Pokemon Go may be adding around 700,000 new players a day, but AR and VR are ripe for much more than just gaming.
Prediction 3: Chief IoT Officer
Business chiefs are popping-up all over the place. Chief Digital Officers were all the rage but now there’s a new kid on the block, in the shape of the Chief IoT Officer.
Why do we need them? Because companies will experience mounting pressure to bridge the gap between operations and IT. IDC claims that the global data volume will increase to 44 zettabytes over the next six years.
In a bid to improve ROI and efficiency, the Chief IoT Officer zovirax will be the agent of change, responsible for pulling their organizations into the Fourth Industrial Revolution, a world which pulses to the rhythm of eleven billion connected devices on the planet today (by 2025, IDC forecasts this will grow three-fold to 80 billion or more – 11 times more than the number of people on the earth). Big job!
Prediction 4: Securing mobility
Expect the attack perimeter to widen this year and encroach upon other areas of the business beyond the IT network. 2016 has been earmarked with a series of advanced cyber-attacks particularly targeting the banking and finance, Oil & Gas and the energy sectors – which are the backbone of the regional economy. Recently, a variant of a lethal computer virus called Shamoon attacked Saudi Arabia’s General Authority of Civil Aviation. It crippled thousands of computers in its wake, bringing all operations to a halt. This proves that in the age of the connected world – practically anything with an IP address can be hacked.

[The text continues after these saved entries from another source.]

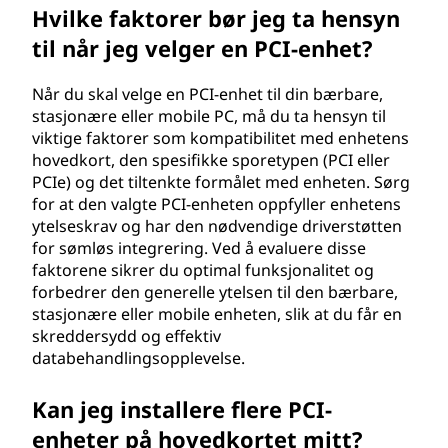
Hvilke faktorer bør jeg ta hensyn
til når jeg velger en PCI-enhet?
Når du skal velge en PCI-enhet til din bærbare,
stasjonære eller mobile PC, må du ta hensyn til
viktige faktorer som kompatibilitet med enhetens
hovedkort, den spesifikke sporetypen (PCI eller
PCIe) og det tiltenkte formålet med enheten. Sørg
for at den valgte PCI-enheten oppfyller enhetens
ytelseskrav og har den nødvendige driverstøtten
for sømløs integrering. Ved å evaluere disse
faktorene sikrer du optimal funksjonalitet og
forbedrer den generelle ytelsen til den bærbare,
stasjonære eller mobile enheten, slik at du får en
skreddersydd og effektiv
databehandlingsopplevelse.
Kan jeg installere flere PCI-
enheter på hovedkortet mitt?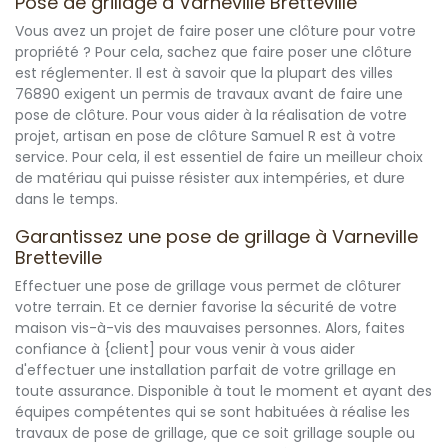
Pose de grillage à Varneville Bretteville
Vous avez un projet de faire poser une clôture pour votre
propriété ? Pour cela, sachez que faire poser une clôture
est réglementer. Il est à savoir que la plupart des villes
76890 exigent un permis de travaux avant de faire une
pose de clôture. Pour vous aider à la réalisation de votre
projet, artisan en pose de clôture Samuel R est à votre
service. Pour cela, il est essentiel de faire un meilleur choix
de matériau qui puisse résister aux intempéries, et dure
dans le temps.
Garantissez une pose de grillage à Varneville
Bretteville
Effectuer une pose de grillage vous permet de clôturer
votre terrain. Et ce dernier favorise la sécurité de votre
maison vis-à-vis des mauvaises personnes. Alors, faites
confiance à {client] pour vous venir à vous aider
d'effectuer une installation parfait de votre grillage en
toute assurance. Disponible à tout le moment et ayant des
équipes compétentes qui se sont habituées à réalise les
travaux de pose de grillage, que ce soit grillage souple ou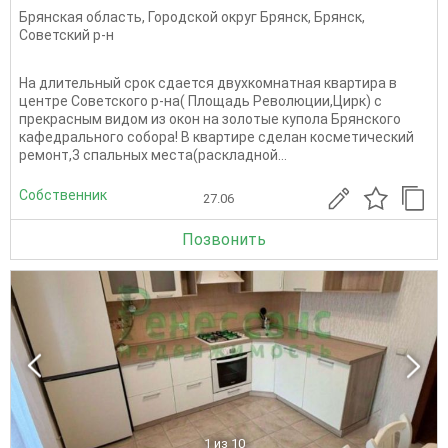
Брянская область
,
Городской округ Брянск
,
Брянск
,
Советский р-н
На длительный срок сдается двухкомнатная квартира в
центре Советского р-на( Площадь Революции,Цирк) с
прекрасным видом из окон на золотые купола Брянского
кафедрального собора! В квартире сделан косметический
ремонт,3 спальных места(раскладной...
Собственник
27.06
Позвонить
1
из 10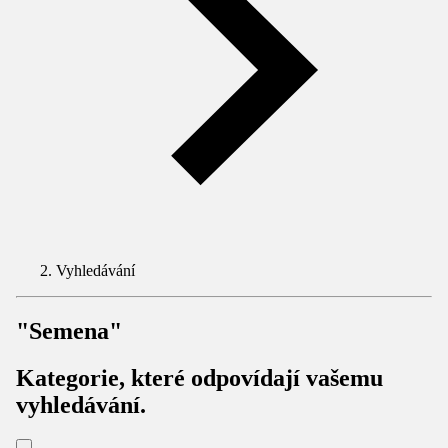
Vyhledávání
"Semena"
Kategorie, které odpovídají vašemu
vyhledávání.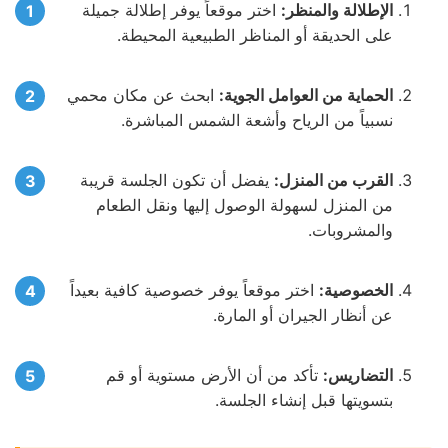
الإطلالة والمنظر:
اختر موقعاً يوفر إطلالة جميلة
على الحديقة أو المناظر الطبيعية المحيطة.
الحماية من العوامل الجوية:
ابحث عن مكان محمي
نسبياً من الرياح وأشعة الشمس المباشرة.
القرب من المنزل:
يفضل أن تكون الجلسة قريبة
من المنزل لسهولة الوصول إليها ونقل الطعام
والمشروبات.
الخصوصية:
اختر موقعاً يوفر خصوصية كافية بعيداً
عن أنظار الجيران أو المارة.
التضاريس:
تأكد من أن الأرض مستوية أو قم
بتسويتها قبل إنشاء الجلسة.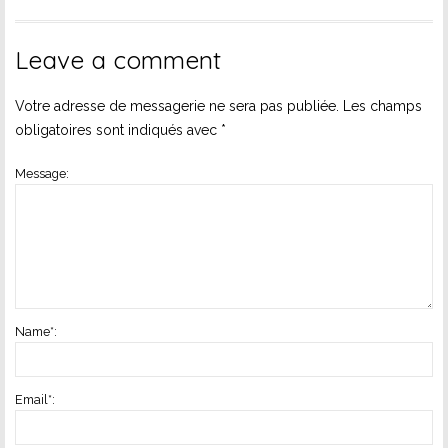
Leave a comment
Votre adresse de messagerie ne sera pas publiée.
Les champs
obligatoires sont indiqués avec
*
Message:
Name
*
:
Email
*
:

Understanding that it’s not just your data that needs to be protected, but devices as well is going to be a critical awakening for businesses going forward.
Prediction 5: The era of intelligent machines
Any doctor will tell you that prevention is better than cure. And now, thanks to machine learning, we can tell when a piece of technology is about to break before it does, and address the issue quickly. Advancements in machine learning are enabling organizations to take a step closer to develop intelligent systems, which are more responsive to the changing IT environments. Furthermore, besides deploying talent on more strategic IT projects vs. spending time on break/fix services, machine learning allows the IT staff to focus on business innovation. This represents far fewer fires to put out.
Prediction 6: 5K and more
This isn’t the generation who settles for second-best, because we’ve gotten used to progress at 100mph. R&D teams are constantly working-up a sweat to surprise and delight their customers. And just when people thought 5K resolution would supplant 4K as the next industry standard, rumors of large displays with double the resolution are starting to circulate.

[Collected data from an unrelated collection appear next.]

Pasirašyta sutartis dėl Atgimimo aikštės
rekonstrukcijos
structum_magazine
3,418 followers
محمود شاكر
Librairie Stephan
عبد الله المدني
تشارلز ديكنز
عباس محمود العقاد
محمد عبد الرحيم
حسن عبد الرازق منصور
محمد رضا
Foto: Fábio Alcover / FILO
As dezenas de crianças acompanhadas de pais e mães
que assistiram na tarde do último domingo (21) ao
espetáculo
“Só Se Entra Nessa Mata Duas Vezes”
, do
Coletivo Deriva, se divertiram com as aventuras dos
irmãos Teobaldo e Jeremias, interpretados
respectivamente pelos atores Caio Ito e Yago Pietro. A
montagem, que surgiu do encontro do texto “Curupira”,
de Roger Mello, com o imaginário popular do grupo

In 2017, people’s experiences of living in technicolor will be upgraded further, until the real-world will look dim in comparison.

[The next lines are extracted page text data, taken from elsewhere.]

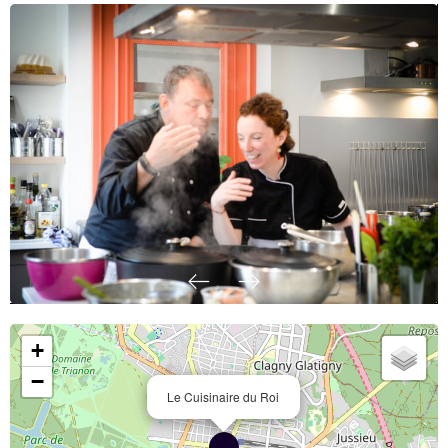
+
−
Le Cuisinaire du Roi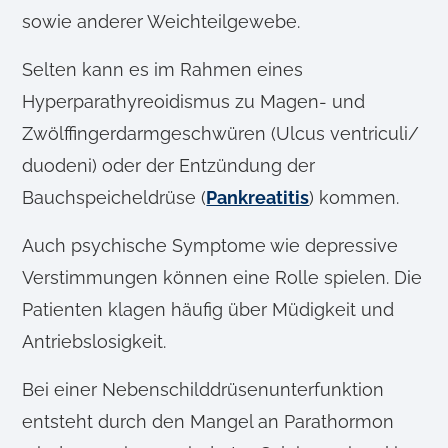
sowie anderer Weichteilgewebe.
Selten kann es im Rahmen eines
Hyperparathyreoidismus zu Magen- und
Zwölffingerdarmgeschwüren (Ulcus ventriculi/
duodeni) oder der Entzündung der
Bauchspeicheldrüse (
Pankreatitis
) kommen.
Auch psychische Symptome wie depressive
Verstimmungen können eine Rolle spielen. Die
Patienten klagen häufig über Müdigkeit und
Antriebslosigkeit.
Bei einer Nebenschilddrüsenunterfunktion
entsteht durch den Mangel an Parathormon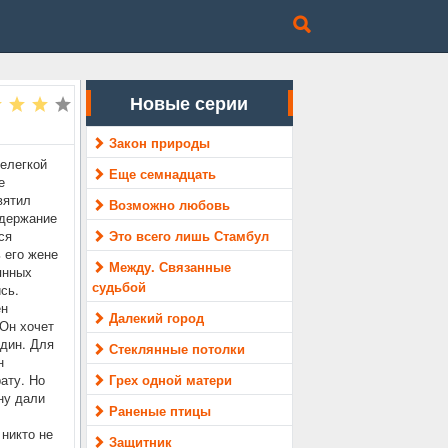
Новые серии
Закон природы
нелегкой
Еще семнадцать
е
вятил
Возможно любовь
одержание
ся
Это всего лишь Стамбул
 его жене
Между. Связанные
янных
судьбой
сь.
ен
Далекий город
 Он хочет
один. Для
Стеклянные потолки
н
ату. Но
Грех одной матери
ну дали
Раненые птицы
 никто не
Защитник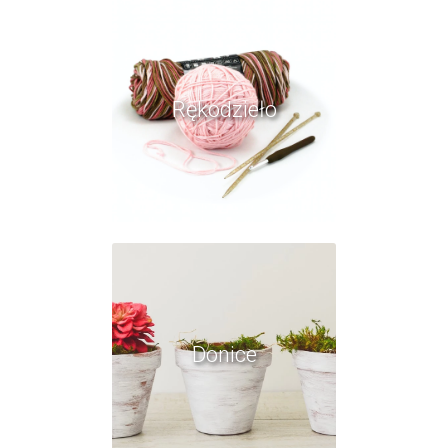
Rękodzieło
Donice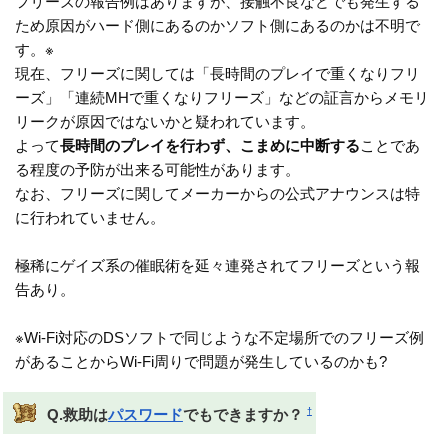
フリーズの報告例はありますが、接触不良などでも発生する
ため原因がハード側にあるのかソフト側にあるのかは不明で
す。※
現在、フリーズに関しては「長時間のプレイで重くなりフリ
ーズ」「連続MHで重くなりフリーズ」などの証言からメモリ
リークが原因ではないかと疑われています。
よって
長時間のプレイを行わず、こまめに中断する
ことであ
る程度の予防が出来る可能性があります。
なお、フリーズに関してメーカーからの公式アナウンスは特
に行われていません。
極稀にゲイズ系の催眠術を延々連発されてフリーズという報
告あり。
※Wi-Fi対応のDSソフトで同じような不定場所でのフリーズ例
があることからWi-Fi周りで問題が発生しているのかも?
†
Q.救助は
パスワード
でもできますか？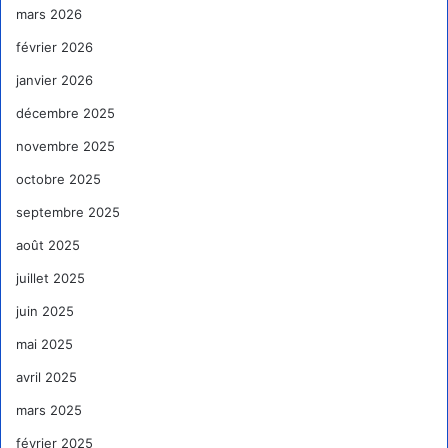
mars 2026
février 2026
janvier 2026
décembre 2025
novembre 2025
octobre 2025
septembre 2025
août 2025
juillet 2025
juin 2025
mai 2025
avril 2025
mars 2025
février 2025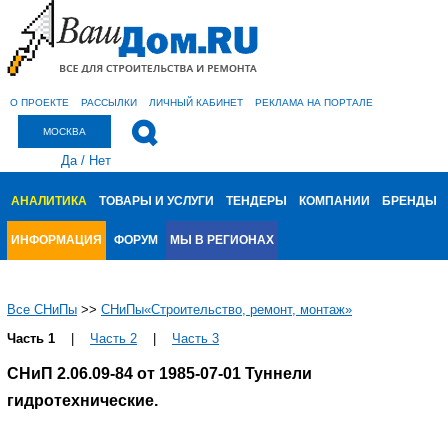
О ПРОЕКТЕ
РАССЫЛКИ
ЛИЧНЫЙ КАБИНЕТ
РЕКЛАМА НА ПОРТАЛЕ
МОСКВА
Да
/
Нет
АНАЛИТИКА
ТОВАРЫ И УСЛУГИ
ТЕНДЕРЫ
КОМПАНИИ
БРЕНДЫ
ИНФОРМАЦИЯ
ФОРУМ
МЫ В РЕГИОНАХ
Все СНиПы
>>
СНиПы«Строительство, ремонт, монтаж»
Часть 1
|
Часть 2
|
Часть 3
СНиП 2.06.09-84 от 1985-07-01 Туннели
гидротехнические.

Prediction 7: Machine perception
It’s no secret that companies – and people – are struggling to cope with the tremendous amount of data now online. But brace yourselves – large scale data will soon help machines understand things in brand new ways. For instance, MIT is doing some really cool stuff with vision perception. By making machines watch popular TV shows like The Office and Desperate Housewives, they’re learning how to predict how humans will behave.
The MIT researchers believe machine perception will revolutionize industries where insight can be acquired from data at scale. For example, computer vision may provide an affordable, more accurate procedure to screen people for medical issues.
In time, machines will start to apply their learning across modalities and domains – making it possible to learn from text or virtual worlds.
Exciting stuff! Maybe I’ll let the machines write these predictions in a few years’ time.